── Recorded data ──
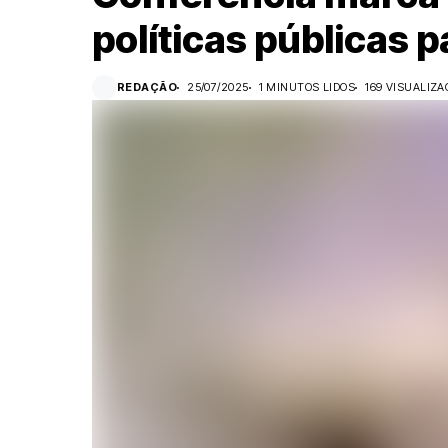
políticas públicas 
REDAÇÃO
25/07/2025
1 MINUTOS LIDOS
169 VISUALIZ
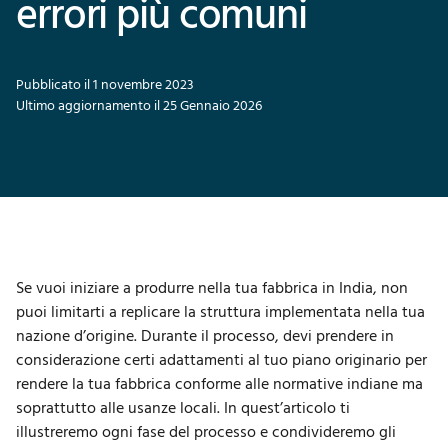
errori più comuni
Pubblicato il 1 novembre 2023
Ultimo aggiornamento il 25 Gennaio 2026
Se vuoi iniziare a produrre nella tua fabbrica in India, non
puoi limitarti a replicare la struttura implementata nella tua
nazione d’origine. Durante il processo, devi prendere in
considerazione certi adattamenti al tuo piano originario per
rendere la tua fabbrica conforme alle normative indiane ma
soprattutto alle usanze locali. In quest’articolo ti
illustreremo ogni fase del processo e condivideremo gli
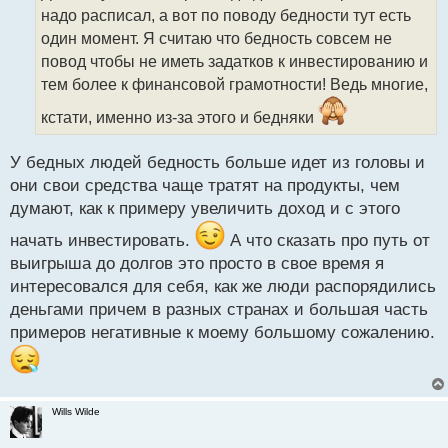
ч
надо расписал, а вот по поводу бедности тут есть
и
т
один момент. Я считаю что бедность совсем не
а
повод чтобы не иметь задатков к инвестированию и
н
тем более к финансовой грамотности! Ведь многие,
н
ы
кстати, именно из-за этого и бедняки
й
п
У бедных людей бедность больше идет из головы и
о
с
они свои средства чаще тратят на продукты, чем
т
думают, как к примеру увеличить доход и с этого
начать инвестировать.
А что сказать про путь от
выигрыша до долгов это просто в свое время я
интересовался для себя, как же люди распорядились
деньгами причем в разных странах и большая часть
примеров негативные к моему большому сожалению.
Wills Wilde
───
**About this task:**
Copy whichever lines above contain the string "fabbrica".

**Result:**
Se vuoi iniziare a produrre nella tua fabbrica in India, non
rendere la tua fabbrica conforme alle normative indiane ma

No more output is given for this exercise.